The next morning we decided to visit one more temple before leaving Kyoto. It was the thousand-buddha temple, where literally 1,000 buddha statues are on display. It was a very interesting place but unfortunately none of the photos came out.

Next we went to a famous walking street in Kyoto featuring, you guessed it, another temple. But on the way we became very, very lost.

The once again twisty back streets of Kyoto just kept getting narrower and narrower as we tried to find our way out.


Finally we escaped the back alleys and found the famous walking street. It is set in a hilly area, with old streets lined with traditional houses. Of course souvenir vendors are inescapable in this area. There were many many tourists, almost exclusively Japanese school children on field trips, making the rounds, but we manage to get these photos when there were breaks in the traffic.

The last photo shows the temple in the background. We were left with just enough time to get to the train station to catch our train out of Kyoto.
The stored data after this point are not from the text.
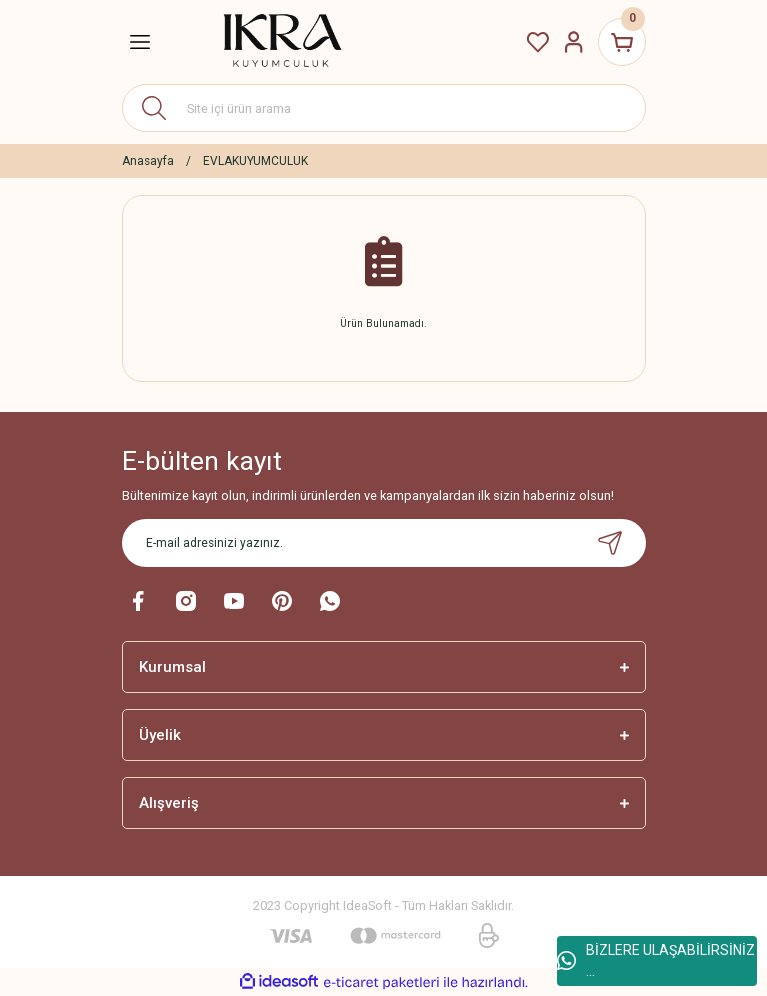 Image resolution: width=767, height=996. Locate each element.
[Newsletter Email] (384, 543)
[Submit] (610, 543)
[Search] (384, 108)
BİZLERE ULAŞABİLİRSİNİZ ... (656, 960)
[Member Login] (574, 42)
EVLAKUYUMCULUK (255, 161) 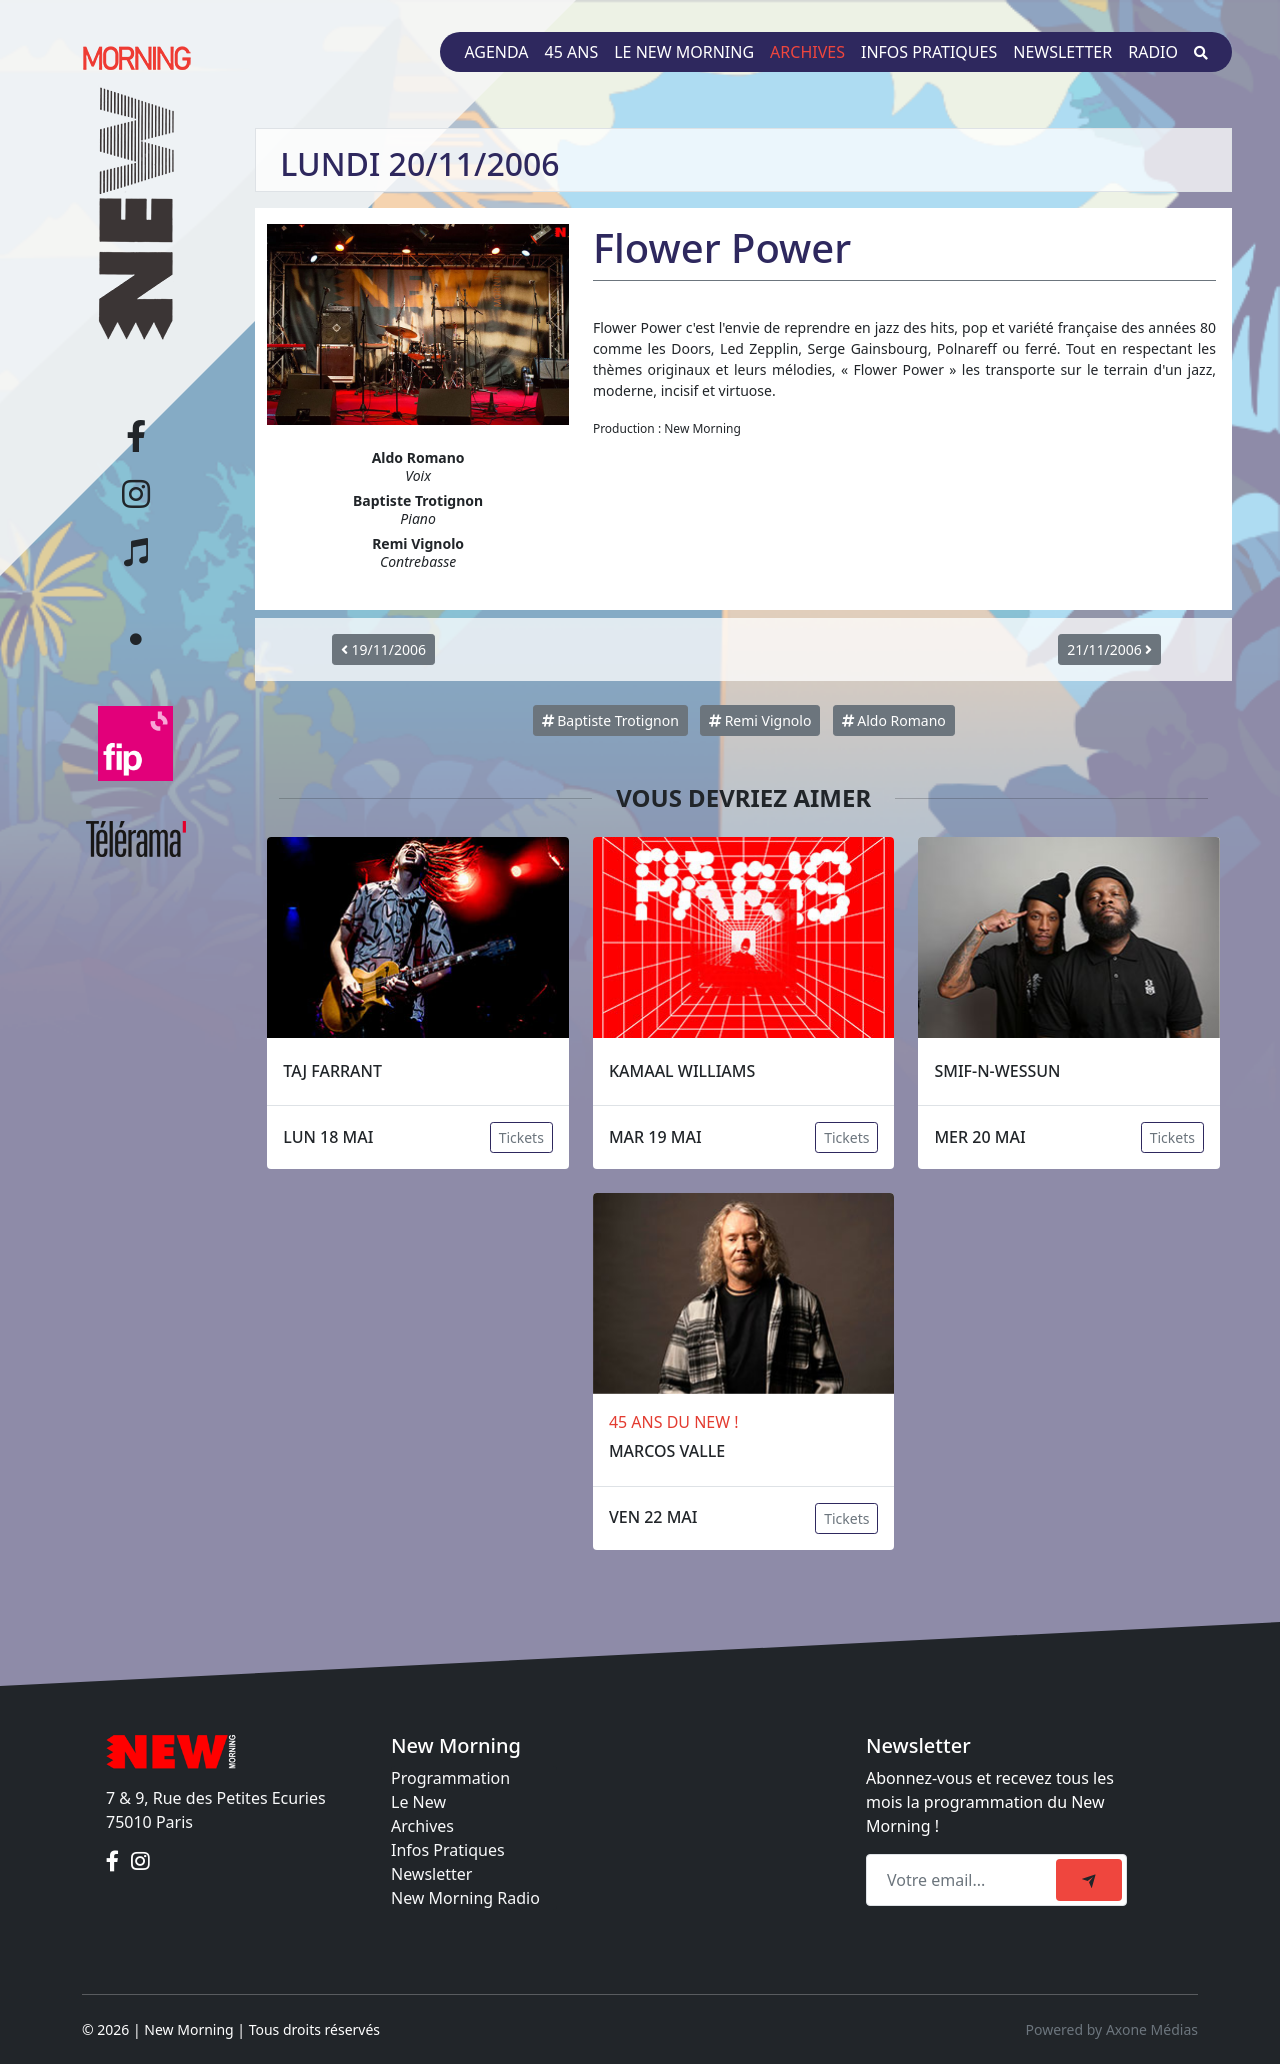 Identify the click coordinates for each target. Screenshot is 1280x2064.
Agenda (496, 52)
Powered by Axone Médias (1112, 2029)
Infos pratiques (929, 52)
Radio (1153, 52)
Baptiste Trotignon (610, 720)
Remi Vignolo (760, 720)
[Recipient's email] (964, 1880)
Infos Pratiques (448, 1850)
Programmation (450, 1778)
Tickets (521, 1137)
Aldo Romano (894, 720)
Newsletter (1062, 52)
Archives (807, 52)
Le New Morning (684, 52)
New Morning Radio (465, 1898)
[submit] (1089, 1880)
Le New (418, 1802)
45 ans (572, 52) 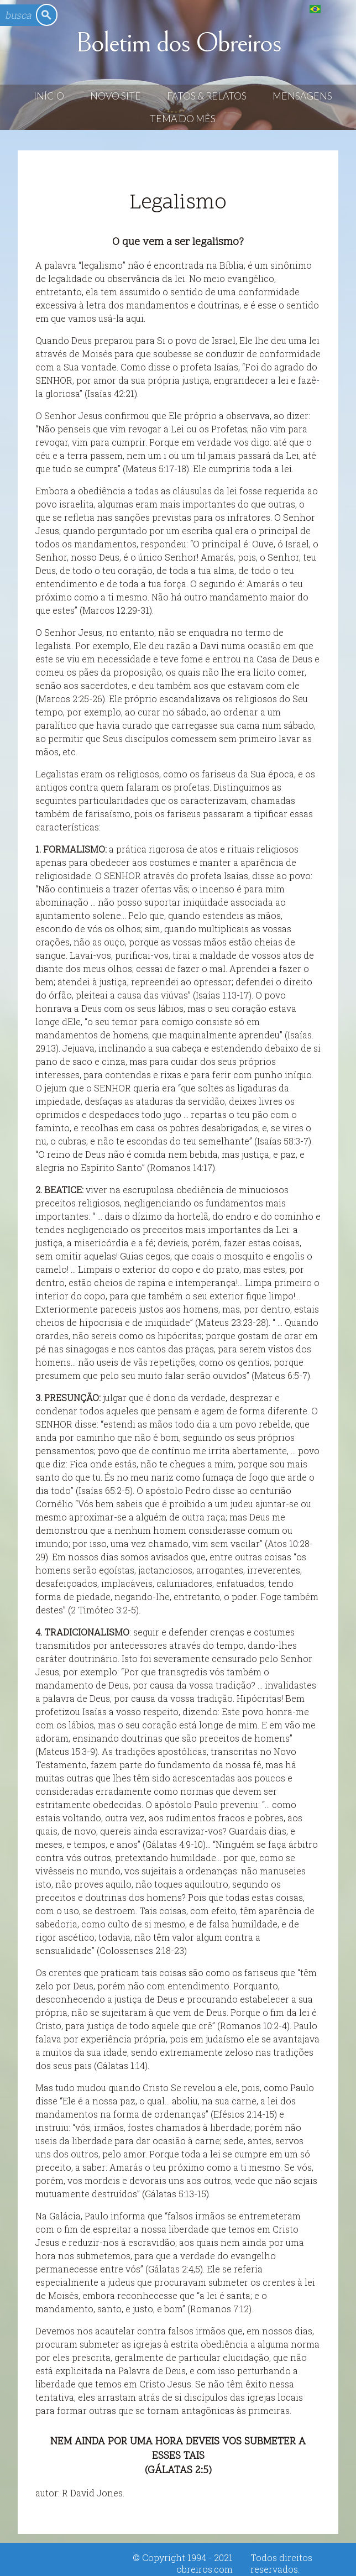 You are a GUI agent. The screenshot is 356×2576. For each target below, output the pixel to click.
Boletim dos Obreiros (178, 43)
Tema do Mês (183, 118)
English (337, 8)
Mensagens (302, 96)
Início (49, 96)
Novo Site (115, 96)
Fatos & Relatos (207, 96)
Before hopping on the train, we loaded up with grocery store sushi so that we could eat our lunch on the train. It was so much fun! All in all, Kyoto was nice. The city has many temples, shrines, parks, and gardens on offer, but Bryan took the "once you've seen one, you've seen them all" attitude, and the city itself, although lively, was not the most exciting nor inviting Japanese city that we went to (those honors would go to Kanazawa).